DL4SAI - Building TUM in a Day

Completed

Building TUM in a Day is a 3D reconstruction pipeline that combines VGGT, NKSR, and CityGaussian.

Demo Animation (NKSR)

Abstract

We present a metric 3D reconstruction pipeline that leverages recent transformer-based models for dense reconstruction of large-scale real-world environments. Building upon VGGT, our method generates a 3D scene reconstruction from monocular RGB videos and addresses key challenges in scalability, metric consistency, and dense surface recovery.

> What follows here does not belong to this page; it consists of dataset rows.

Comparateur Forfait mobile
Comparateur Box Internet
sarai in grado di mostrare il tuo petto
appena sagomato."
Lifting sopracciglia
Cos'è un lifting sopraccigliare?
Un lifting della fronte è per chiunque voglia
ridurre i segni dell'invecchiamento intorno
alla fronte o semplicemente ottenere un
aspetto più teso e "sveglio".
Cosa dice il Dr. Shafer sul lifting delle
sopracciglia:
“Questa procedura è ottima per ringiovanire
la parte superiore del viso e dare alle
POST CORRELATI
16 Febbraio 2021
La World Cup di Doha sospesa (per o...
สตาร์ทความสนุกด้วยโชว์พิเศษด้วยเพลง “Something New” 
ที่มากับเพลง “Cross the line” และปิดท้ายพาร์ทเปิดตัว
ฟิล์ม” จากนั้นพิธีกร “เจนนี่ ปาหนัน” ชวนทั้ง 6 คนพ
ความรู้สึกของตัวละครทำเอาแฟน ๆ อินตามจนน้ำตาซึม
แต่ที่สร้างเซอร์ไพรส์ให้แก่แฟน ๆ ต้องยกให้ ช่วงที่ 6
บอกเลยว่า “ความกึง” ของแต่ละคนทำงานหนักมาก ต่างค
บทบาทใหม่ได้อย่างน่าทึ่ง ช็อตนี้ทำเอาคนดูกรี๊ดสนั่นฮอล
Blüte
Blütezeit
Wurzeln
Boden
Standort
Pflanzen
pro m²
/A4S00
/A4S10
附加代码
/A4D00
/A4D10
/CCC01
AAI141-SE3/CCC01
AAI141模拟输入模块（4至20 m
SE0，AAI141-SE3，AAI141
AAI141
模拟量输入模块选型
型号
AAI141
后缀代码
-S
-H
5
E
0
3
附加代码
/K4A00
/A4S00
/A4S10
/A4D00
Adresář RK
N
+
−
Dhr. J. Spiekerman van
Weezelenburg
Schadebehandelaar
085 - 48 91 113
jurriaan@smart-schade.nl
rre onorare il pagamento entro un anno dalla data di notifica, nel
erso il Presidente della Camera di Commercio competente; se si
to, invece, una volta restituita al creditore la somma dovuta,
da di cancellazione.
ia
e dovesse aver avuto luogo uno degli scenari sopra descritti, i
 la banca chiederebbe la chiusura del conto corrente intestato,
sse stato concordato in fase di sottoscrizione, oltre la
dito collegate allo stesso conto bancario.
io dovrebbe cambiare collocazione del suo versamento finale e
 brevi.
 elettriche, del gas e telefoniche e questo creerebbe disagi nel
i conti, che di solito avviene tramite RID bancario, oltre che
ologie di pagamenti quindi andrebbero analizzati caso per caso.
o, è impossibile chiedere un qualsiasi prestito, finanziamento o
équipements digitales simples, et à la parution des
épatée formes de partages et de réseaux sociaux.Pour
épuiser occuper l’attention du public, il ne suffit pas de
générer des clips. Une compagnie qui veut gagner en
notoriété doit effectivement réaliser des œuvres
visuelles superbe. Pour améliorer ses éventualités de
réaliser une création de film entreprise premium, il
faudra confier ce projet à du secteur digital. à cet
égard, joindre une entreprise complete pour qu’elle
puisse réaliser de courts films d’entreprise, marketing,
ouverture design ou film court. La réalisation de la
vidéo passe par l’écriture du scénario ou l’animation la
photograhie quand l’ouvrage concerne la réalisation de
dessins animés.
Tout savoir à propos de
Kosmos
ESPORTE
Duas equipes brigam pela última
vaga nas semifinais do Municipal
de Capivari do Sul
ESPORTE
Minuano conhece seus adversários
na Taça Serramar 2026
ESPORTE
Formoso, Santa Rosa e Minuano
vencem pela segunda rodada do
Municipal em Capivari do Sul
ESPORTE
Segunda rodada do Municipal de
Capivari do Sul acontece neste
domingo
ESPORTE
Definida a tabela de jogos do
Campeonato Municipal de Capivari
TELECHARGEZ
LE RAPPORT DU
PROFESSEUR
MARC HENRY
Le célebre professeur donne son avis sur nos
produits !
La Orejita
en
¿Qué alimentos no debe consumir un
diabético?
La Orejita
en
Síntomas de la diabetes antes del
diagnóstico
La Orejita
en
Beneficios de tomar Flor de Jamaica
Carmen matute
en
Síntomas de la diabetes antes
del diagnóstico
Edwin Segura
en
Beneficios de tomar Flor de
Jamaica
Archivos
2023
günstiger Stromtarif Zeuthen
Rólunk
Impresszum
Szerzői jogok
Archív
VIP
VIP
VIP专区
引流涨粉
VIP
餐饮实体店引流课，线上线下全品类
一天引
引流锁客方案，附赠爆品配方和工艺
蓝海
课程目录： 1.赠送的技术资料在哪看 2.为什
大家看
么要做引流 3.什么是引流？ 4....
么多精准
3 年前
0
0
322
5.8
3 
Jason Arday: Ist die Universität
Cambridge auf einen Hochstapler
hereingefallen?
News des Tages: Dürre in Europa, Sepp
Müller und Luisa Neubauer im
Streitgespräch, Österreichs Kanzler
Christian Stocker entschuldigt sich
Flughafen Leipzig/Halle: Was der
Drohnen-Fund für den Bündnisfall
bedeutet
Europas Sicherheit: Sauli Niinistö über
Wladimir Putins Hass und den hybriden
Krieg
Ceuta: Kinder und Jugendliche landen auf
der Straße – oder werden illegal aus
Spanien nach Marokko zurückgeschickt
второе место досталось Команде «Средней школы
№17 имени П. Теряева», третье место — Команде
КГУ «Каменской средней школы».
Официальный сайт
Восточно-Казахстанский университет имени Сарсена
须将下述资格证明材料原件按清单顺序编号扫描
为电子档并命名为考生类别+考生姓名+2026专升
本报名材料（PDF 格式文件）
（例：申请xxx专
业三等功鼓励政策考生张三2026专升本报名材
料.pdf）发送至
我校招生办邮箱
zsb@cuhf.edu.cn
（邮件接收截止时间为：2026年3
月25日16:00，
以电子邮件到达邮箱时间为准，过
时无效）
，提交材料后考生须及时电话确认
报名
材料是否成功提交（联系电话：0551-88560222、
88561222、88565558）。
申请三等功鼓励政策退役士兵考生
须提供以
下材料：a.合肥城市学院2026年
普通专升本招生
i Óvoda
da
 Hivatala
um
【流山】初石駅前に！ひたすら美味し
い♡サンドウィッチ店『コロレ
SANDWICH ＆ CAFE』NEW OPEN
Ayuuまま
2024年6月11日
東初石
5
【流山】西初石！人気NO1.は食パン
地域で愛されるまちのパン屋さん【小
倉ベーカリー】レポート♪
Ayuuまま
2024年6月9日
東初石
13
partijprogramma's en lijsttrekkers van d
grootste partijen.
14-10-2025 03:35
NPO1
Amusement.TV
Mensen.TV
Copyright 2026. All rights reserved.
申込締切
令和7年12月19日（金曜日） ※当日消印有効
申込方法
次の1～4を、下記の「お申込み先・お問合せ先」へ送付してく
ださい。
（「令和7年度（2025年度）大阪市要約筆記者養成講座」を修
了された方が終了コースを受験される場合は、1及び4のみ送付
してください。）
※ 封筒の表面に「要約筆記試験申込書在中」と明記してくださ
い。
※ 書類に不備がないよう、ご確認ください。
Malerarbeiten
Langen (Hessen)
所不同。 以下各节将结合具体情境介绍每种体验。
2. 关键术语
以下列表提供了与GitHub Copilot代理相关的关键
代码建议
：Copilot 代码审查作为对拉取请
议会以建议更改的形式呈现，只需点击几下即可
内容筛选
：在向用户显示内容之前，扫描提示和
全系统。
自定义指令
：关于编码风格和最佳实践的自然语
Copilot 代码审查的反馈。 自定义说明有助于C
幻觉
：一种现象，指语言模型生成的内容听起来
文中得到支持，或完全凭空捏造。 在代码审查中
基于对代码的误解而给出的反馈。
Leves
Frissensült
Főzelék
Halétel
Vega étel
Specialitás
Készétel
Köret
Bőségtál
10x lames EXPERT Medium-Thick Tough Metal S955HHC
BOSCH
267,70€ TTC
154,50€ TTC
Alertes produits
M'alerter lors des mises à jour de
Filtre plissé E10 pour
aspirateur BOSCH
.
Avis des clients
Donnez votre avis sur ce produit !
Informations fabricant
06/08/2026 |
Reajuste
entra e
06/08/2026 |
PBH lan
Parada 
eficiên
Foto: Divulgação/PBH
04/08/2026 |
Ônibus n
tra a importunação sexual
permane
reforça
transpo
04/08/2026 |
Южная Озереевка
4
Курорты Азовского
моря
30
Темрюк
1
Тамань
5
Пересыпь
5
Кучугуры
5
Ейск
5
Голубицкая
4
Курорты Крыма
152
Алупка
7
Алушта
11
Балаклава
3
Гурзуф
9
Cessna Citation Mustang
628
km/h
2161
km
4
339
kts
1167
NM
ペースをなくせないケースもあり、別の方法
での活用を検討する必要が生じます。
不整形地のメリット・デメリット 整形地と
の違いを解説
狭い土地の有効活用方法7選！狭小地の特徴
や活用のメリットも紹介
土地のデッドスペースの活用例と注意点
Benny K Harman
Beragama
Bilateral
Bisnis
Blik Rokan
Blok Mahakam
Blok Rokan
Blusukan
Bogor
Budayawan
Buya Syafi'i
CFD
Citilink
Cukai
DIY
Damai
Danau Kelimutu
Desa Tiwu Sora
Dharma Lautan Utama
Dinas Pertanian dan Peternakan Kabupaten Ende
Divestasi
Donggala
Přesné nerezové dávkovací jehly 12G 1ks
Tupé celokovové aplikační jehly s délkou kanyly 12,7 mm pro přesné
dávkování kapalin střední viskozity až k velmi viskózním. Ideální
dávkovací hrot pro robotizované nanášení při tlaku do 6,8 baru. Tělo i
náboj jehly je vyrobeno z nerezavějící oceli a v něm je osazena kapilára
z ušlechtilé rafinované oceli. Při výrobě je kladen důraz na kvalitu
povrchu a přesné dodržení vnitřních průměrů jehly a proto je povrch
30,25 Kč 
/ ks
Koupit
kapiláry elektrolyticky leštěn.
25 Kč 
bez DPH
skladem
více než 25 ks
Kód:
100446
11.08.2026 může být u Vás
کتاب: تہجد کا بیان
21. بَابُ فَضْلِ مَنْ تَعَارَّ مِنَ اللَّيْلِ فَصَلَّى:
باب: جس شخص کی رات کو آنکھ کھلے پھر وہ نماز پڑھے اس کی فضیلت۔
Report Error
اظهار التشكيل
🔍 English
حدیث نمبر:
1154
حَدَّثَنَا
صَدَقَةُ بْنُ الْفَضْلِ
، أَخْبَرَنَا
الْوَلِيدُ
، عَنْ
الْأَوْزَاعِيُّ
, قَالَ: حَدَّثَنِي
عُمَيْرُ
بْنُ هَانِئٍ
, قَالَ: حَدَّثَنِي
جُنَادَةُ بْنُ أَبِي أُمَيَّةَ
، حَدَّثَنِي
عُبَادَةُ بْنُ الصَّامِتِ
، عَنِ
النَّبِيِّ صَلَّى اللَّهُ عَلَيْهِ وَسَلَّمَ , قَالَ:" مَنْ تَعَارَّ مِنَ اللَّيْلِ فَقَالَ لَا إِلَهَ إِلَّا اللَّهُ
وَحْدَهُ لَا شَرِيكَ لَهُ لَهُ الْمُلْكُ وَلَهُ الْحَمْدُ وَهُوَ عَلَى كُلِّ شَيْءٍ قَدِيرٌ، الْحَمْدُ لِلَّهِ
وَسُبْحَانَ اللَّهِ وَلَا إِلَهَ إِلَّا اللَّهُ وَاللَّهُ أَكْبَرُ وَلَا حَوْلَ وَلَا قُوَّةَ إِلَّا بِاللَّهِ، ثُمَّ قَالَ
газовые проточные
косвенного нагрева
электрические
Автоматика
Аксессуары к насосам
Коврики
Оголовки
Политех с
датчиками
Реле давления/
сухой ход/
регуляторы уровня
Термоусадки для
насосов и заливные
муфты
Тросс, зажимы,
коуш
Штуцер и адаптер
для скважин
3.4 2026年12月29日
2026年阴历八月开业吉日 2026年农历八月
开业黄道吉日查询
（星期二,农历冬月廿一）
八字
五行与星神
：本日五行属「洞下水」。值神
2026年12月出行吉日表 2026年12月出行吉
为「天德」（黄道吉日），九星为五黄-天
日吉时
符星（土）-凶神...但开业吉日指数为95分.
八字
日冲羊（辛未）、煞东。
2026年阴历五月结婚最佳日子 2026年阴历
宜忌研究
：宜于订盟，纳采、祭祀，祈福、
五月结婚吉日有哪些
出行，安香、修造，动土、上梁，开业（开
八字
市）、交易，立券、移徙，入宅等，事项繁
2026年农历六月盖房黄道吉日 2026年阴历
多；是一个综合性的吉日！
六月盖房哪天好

To achieve this, we introduce strategies for large-scale alignment across video chunks, integrate MAST3R for scale estimation, and employ NKSR and CityGaussian for dense reconstructions. We evaluate our pipeline on a custom dataset captured at the TUM Mathematics and Informatics building, which features reflective glass facades, a transition from outside to inside, and an extended atrium-like hall. Our results demonstrate that the proposed approach preserves local accuracy, highlighting both the strengths and limitations of current transformer-based 3D reconstruction methods in practical deployment scenarios.

Installation

1. Clone this repository

git clone --recurse-submodules https://github.com/clsti/DL4SAI.git
cd DL4SAI

2. Install dependencies

This project builds on several external components. Please install them following their official instructions:

Quick start

After successful installation of the packages, you can run batched VGGT processing with the following code:

from modules.pcl_pipeline.batched_vggt.main import BatchedVGGT
import numpy as np

# Confidence thresholds for filtering
conf_out = 0.6
conf_trs = 1.0
conf_dict = {
    0: conf_out, 1: conf_out, 2: conf_out,
    3: conf_trs, 4: conf_trs, 5: conf_trs, 
    6: conf_trs, 7: conf_trs, 8: conf_trs
}

# Run batched VGGT
proc = BatchedVGGT(
    "<path-to-videos>",
    verbose=True,
    use_cached_batches=False,
    use_cached_pcls=False,
    max_image_size=80,
    conf_thres_visu=0.7,
    conf_thres_align=0.5,
    color=True,
    transition_filter=conf_dict
)

batched_pred, pcl, color = proc.run()

# Save outputs
np.savez(
    'pcl_data.npz', 
    pcl=pcl, 
    color=color, 
    predictions=batched_pred
)

Running the Pipeline

python DL4SAI/main.py

Running NKSR Only

# usage: all arguments except for  the nksr_env_name should be passed as strings
conda run -n <nksr_env_name> python <path-to-project>/DL4SAI/DL4SAI/modules/densify_pipeline/nksr_adapter.py \
    <path-to-pointcloud.npz> \
    <std-of-noise> \
    <alpha> \ # set to -1 if it should be estimated
    <use-GPU> \
    <path-to-project>/DL4SAI/submodules/NKSR/examples \
    <path-to-normals.pt> \ # ignored if alpha=-1
    <verbose> \
    <device>

Licence Information

Please see THIRD_PARTY_LICENSES.txt for information about the licenses of third-party components used.